Dataset entries

╭──

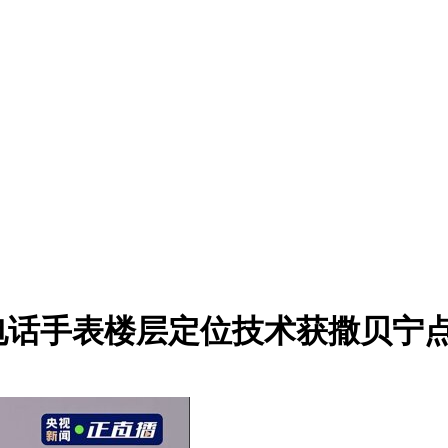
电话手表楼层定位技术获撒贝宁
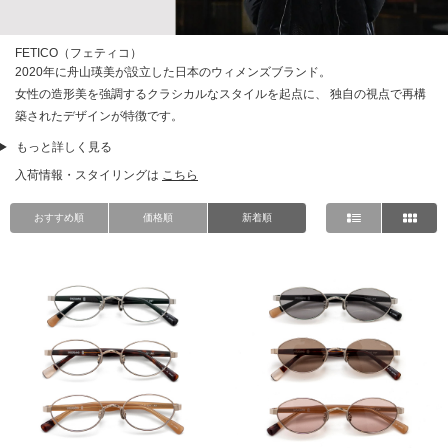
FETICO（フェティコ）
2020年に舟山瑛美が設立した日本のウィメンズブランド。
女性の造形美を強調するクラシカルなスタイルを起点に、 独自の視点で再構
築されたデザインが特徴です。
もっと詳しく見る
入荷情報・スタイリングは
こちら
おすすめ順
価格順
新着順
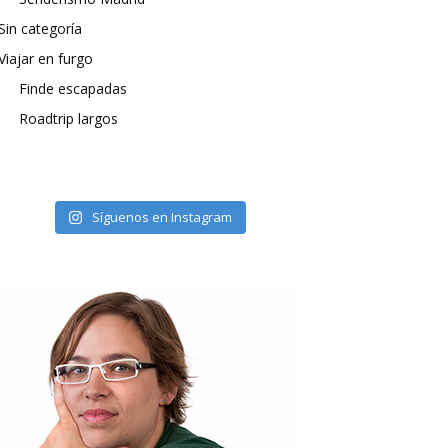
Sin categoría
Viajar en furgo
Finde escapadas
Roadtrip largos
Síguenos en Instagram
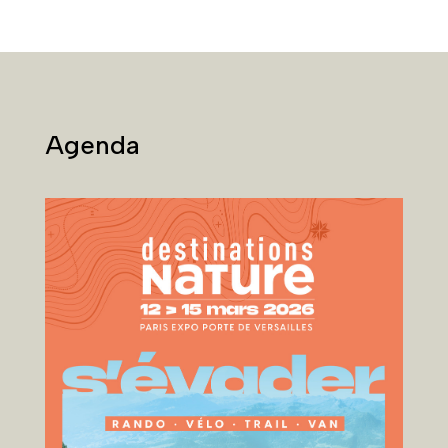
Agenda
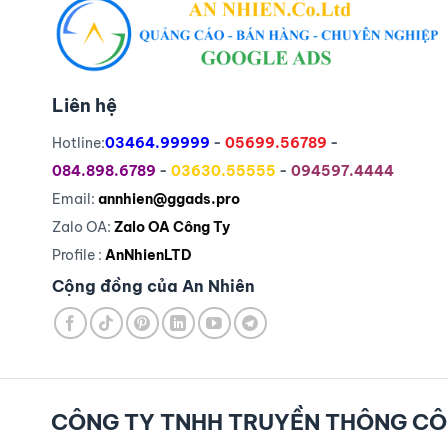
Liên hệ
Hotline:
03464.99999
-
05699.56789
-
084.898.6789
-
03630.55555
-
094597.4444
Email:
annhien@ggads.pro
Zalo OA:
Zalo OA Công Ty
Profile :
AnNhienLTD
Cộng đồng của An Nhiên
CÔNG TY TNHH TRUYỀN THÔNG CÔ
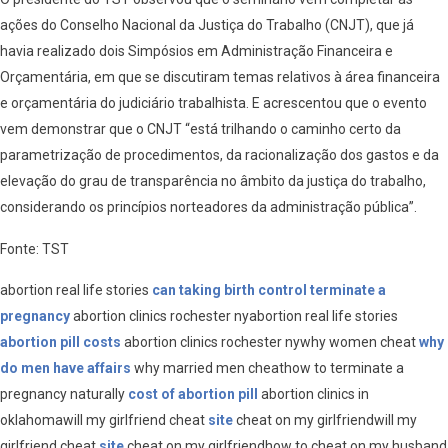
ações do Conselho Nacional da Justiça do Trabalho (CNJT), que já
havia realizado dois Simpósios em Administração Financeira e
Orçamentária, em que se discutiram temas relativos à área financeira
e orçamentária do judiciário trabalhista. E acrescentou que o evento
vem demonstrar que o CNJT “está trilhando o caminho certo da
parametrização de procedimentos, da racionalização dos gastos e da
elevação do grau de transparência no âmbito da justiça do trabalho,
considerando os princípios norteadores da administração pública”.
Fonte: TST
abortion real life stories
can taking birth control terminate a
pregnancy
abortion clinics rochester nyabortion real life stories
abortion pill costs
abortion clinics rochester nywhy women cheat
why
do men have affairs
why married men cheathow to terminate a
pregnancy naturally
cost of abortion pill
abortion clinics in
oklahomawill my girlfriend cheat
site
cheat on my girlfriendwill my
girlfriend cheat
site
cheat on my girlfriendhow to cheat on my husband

╰──

■ Task description ■
Collect each line above holding the string "stories".

■ Your response ■
abortion real life stories
abortion clinics rochester nyabortion real life stories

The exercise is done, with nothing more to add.